Siento gran alegría por este reconocimiento a Pedro Suárez, quien además de ser un poeta a cabalidad estuvo fomentando por décadas el arte en la Villa del Yocoima sin descanso.

El 3 de noviembre se le estará haciendo un merecidísimo homenaje al poeta Pedro Suárez. Esto según un veredicto riguroso emanado de los jurados (Alcidez Izaguirre, Fedry Yendry y Lusmira García) de la Sexta edición de Poetas del Río.

Como siempre, Angostura del Orinoco es el sitio que todos los años homenajea a un creador vivo y reconoce su obra como parte de la riqueza artístico-cultural que siempre nos ha caracterizado, en este sur donde pareciera no pasar nada pero hay eventos insólitos y muchas veces silenciosos pues pertenecen al reino del mal.

Pedro Suárez es uno de los intelectuales más acuciosos y leídos de nuestro inmenso estado Bolívar y por supuesto de nuestra nación.

Autor de varios libros de poesía, donde destacan Perfil de agujas  y 50 aikus para amarrar el sol. Por cierto, este último contó con la curaduría de nuestro gran poeta sirio venezolano a quien hemos dedicado una bienal literaria que ya va por su tercera edición, Abraham Salloum Bitar, amigo entrañable a quien no podemos dejar en el olvido.

Volviendo al galardonado, su obra ha sido premiada en certámenes literarios y como quien dice es un poeta en mayúscula que se contraen en estos tiempos de la postmodernidad y la postverdad con sus breves y urticantes escritos.

Suárez es parte de esa historia de la Villa del Yocoima que está escrita con talento.
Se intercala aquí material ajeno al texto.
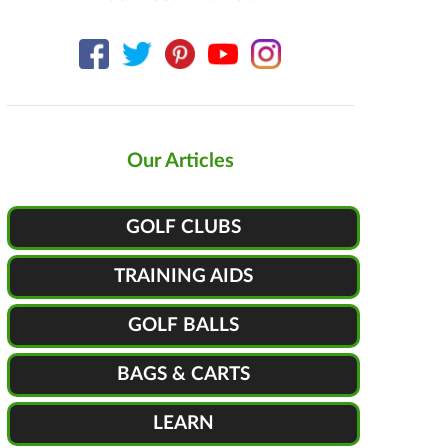
Our Articles
GOLF CLUBS
TRAINING AIDS
GOLF BALLS
BAGS & CARTS
LEARN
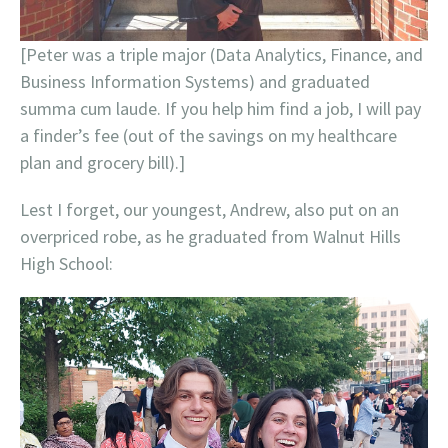
[Peter was a triple major (Data Analytics, Finance, and
Business Information Systems) and graduated
summa cum laude. If you help him find a job, I will pay
a finder’s fee (out of the savings on my healthcare
plan and grocery bill).]
Lest I forget, our youngest, Andrew, also put on an
overpriced robe, as he graduated from Walnut Hills
High School:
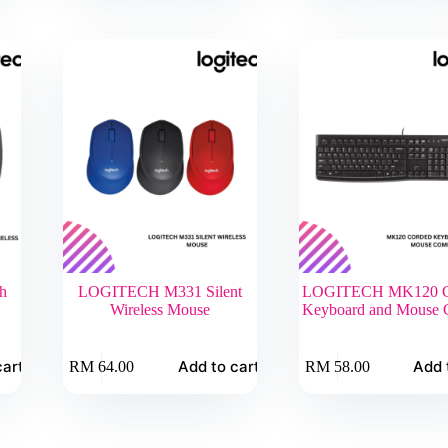
h
LOGITECH M331 Silent
LOGITECH MK120 C
Wireless Mouse
Keyboard and Mouse
cart
Add to cart
Add 
RM
64.00
RM
58.00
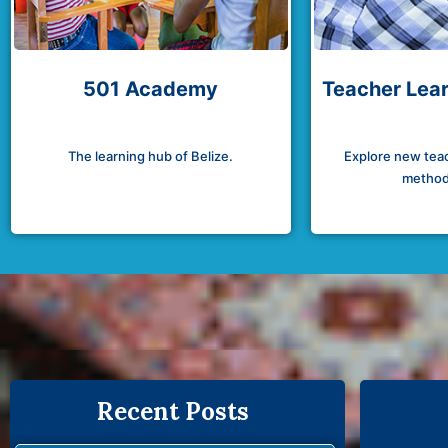
501 Academy
Teacher Lear
The learning hub of Belize.
Explore new teac
method
Recent Posts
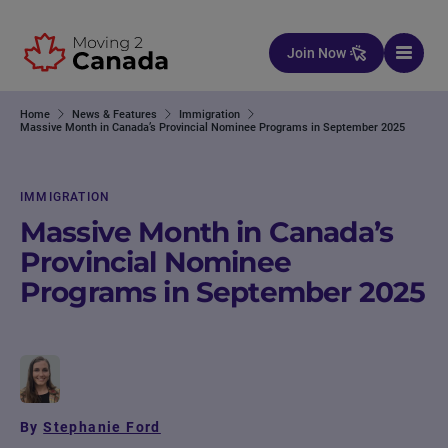
Skip to content
Join Now
Home
News & Features
Immigration
Massive Month in Canada’s Provincial Nominee Programs in September 2025
IMMIGRATION
Massive Month in Canada’s
Provincial Nominee
Programs in September 2025
By
Stephanie Ford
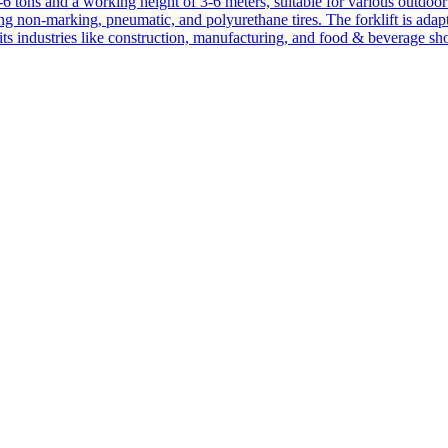
1-6 tons and a working height of 3-6 meters, suitable for various outdoor a
ing non-marking, pneumatic, and polyurethane tires. The forklift is adap
suits industries like construction, manufacturing, and food & beverage sh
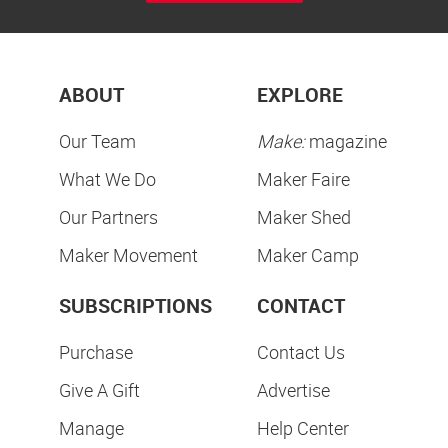
ABOUT
EXPLORE
Our Team
Make:
magazine
What We Do
Maker Faire
Our Partners
Maker Shed
Maker Movement
Maker Camp
SUBSCRIPTIONS
CONTACT
Purchase
Contact Us
Give A Gift
Advertise
Manage
Help Center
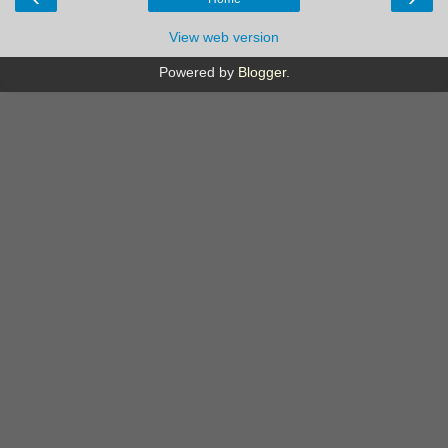
View web version
Powered by
Blogger
.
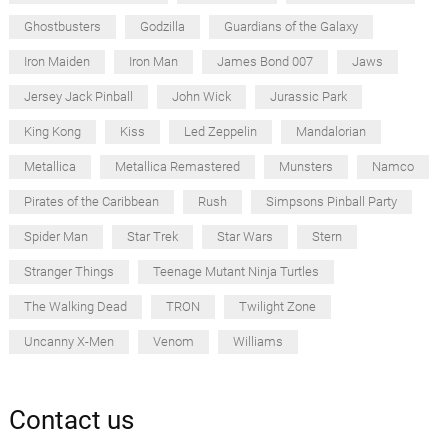
Ghostbusters
Godzilla
Guardians of the Galaxy
Iron Maiden
Iron Man
James Bond 007
Jaws
Jersey Jack Pinball
John Wick
Jurassic Park
King Kong
Kiss
Led Zeppelin
Mandalorian
Metallica
Metallica Remastered
Munsters
Namco
Pirates of the Caribbean
Rush
Simpsons Pinball Party
Spider Man
Star Trek
Star Wars
Stern
Stranger Things
Teenage Mutant Ninja Turtles
The Walking Dead
TRON
Twilight Zone
Uncanny X-Men
Venom
Williams
Contact us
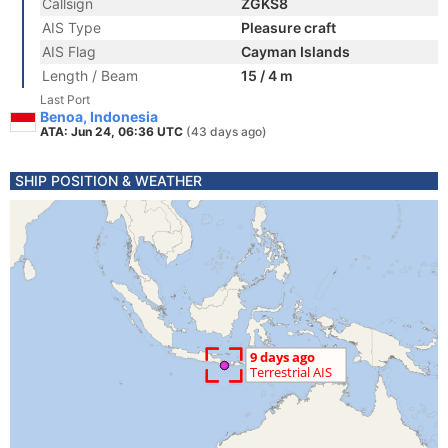
Callsign
ZGKS8
AIS Type
Pleasure craft
AIS Flag
Cayman Islands
Length / Beam
15 / 4 m
Last Port
Benoa, Indonesia
ATA: Jun 24, 06:36 UTC
(43 days ago)
SHIP POSITION & WEATHER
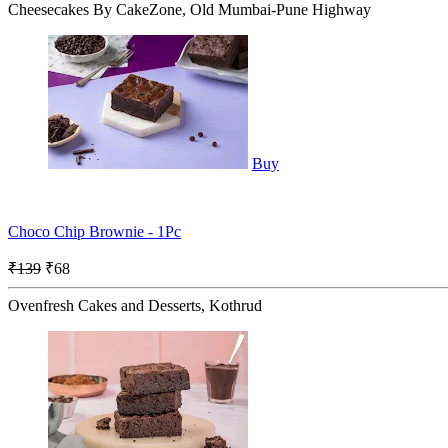
Cheesecakes By CakeZone, Old Mumbai-Pune Highway
Buy
Choco Chip Brownie - 1Pc
₹139
₹68
Ovenfresh Cakes and Desserts, Kothrud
Con creencia y firme convicción en el arte y la literatura, dando un sentido más allá de lo existencial que nos sostiene en vida y respirando por mejores tiempos.

Recuerdo mis estadías en Upata y mis visitas a la casa del poeta, con la debida conversación y escape a la noche en busca de imágenes que fuesen rumbo a algún libro desgarrado y bien bebido.

Tengo que anotar: de allí surgió uno de mis amores más intensos y que divinamente me marcaron. Allí, en esa villa de colinas, buena bebida y buena conversación en su plaza Bolívar. Upata, llena de tonos intensos, suspiros y caderas de hembras al atardecer que inspiran al gran poeta que viene siendo Pedro.

Siento gran alegría por este reconocimiento a Pedro Suárez, quien además de ser un poeta a cabalidad estuvo fomentando por décadas el arte en la Villa del Yocoima sin descanso. Soy testigo de sus actos de magia para llevar el hecho creativo artístico a la ciudad de las siete colinas.

En Suárez se conjuga la preocupación por el desarrollo cultural de su región y el oficio real y palpable a través de los años, el de la palabra, el de la poesía y sobre todo vivir y respirarla.

Una vez más los organizadores de este importante evento estarán demostrando que las letras y el arte son unas de nuestras más notables características.